Material for this exercise:

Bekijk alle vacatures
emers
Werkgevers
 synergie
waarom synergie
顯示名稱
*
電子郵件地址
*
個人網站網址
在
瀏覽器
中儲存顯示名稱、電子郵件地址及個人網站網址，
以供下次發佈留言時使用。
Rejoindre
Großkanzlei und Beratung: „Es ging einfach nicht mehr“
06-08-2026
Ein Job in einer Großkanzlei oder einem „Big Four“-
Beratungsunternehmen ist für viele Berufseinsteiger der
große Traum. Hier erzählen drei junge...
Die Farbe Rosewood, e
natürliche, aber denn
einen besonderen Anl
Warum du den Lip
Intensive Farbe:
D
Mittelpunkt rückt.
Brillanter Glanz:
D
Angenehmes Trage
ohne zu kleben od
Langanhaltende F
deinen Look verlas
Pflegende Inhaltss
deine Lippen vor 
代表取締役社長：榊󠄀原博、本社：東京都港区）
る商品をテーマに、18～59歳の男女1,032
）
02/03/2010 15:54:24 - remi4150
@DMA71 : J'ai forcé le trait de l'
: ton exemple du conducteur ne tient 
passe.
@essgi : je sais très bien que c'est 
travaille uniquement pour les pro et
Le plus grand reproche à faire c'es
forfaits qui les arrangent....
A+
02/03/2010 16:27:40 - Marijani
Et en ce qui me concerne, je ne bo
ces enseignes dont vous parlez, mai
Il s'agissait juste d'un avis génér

What needs to be done:
State how many lines in the listing contain the word "Großkanzlei", and write nothing besides that number.

Solution for this task:
2